Sun, Feb 18, 2018 - Page 1 News List

PRC warns of retaliation for US tariffs

Bloomberg

In this Dec. 30, 2016 photo, smoke and steam spew from the sprawling complex that is a part of the Jiujiang steel and rolling mills in Qianan in northern China’s Hebei province. The US Commerce Department is urging President Donald Trump to impose tariffs or quotas on imported aluminum and steel.

Photo: AP

China said proposed US tariffs on imported steel and aluminum products are groundless and that it reserves the right to retaliate if they are imposed.

The US recommendations, unveiled by the US Department of Commerce on Friday, are not consistent with the facts, Wang Hejun (王賀軍), chief of the trade remedy and investigation bureau at China’s Ministry of Commerce, said in a statement posted on its Web site.

US Secretary of Commerce Wilbur Ross said the US might impose quotas on imports of aluminum and steel, including a tariff of at least 24 percent on steel imports from all countries.

While it is the strongest indication yet that US President Donald Trump’s administration is ready to take action on its protectionist agenda, Ross said “it wouldn’t surprise us” if the measures were challenged.

The US already has excessive protections on domestic iron and steel products, Wang said.

“If the final decision impacts China’s interests, China will certainly take necessary measures to protect its own rights,” Wang said.

US steel companies and steelworker unions have been pushing Trump to follow through on his promise to protect the industry.

China’s trade partners have complained for years that its industry unfairly benefits from state subsidies and dumps its products at below-market prices.

While China only accounts for about 1 percent of US steel imports, it could challenge US action at the WTO, a process that could take years.

China has long been at the epicenter of global overproduction of steel, but the trade dynamics are shifting as aluminum exports take center stage.

Last month, China boosted its shipments of the lightweight metal for a third month, as domestic supplies spill overseas, while steel cargoes shrank to the lowest in nearly five years as strong domestic growth mops up production and environmental curbs trim capacity.

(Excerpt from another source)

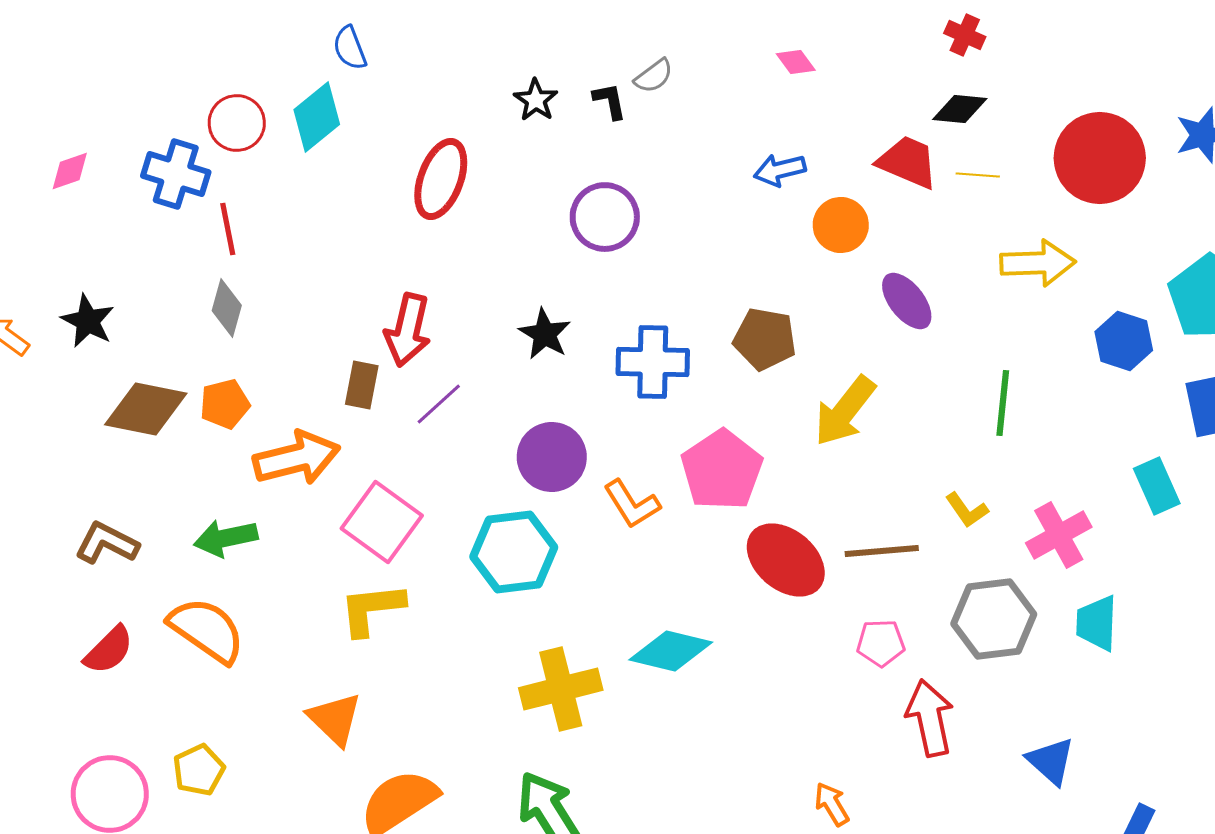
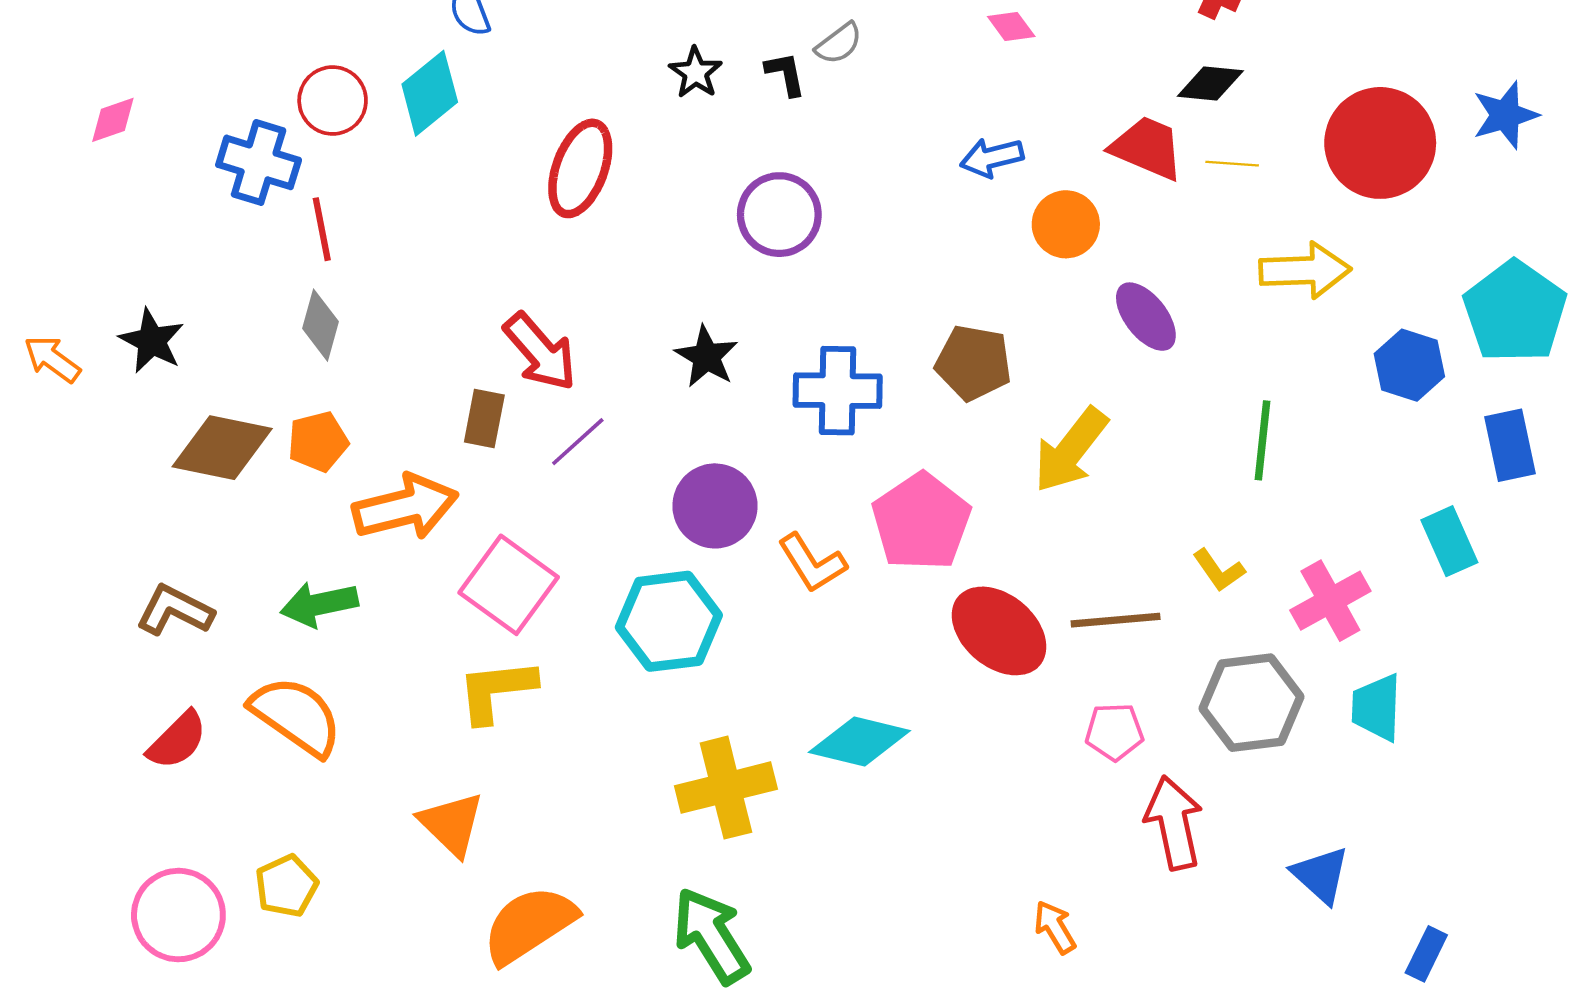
pink diamond: (70, 171) -> (113, 120), moved
red arrow: (408, 330) -> (540, 352), turned -54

Rather than tariffs on all imports, Trump may opt for a more “surgical” approach, Ross said at a meeting with lawmakers this week.

The department may invoke a seldom-used section of the 1962 Trade Act, which allows the president to impose tariffs without congressional approval.

Japan views this as more of a security issue, said Yasuji Komiyama, director of the metal industries division at the Japanese Ministry of Economy, Trade and Industry.

Komiyama said steel and aluminum shipped to the US do not pose any threats to US security.

“This is an issue within the US government. Nothing has been decided and therefore the Japanese government doesn’t have any further comment,” he said.

Kobe Steel said there could be ramifications.

“We need to look more closely into this, but if these measures are enacted, it would be difficult for the industry to avoid any impact,” a company official said.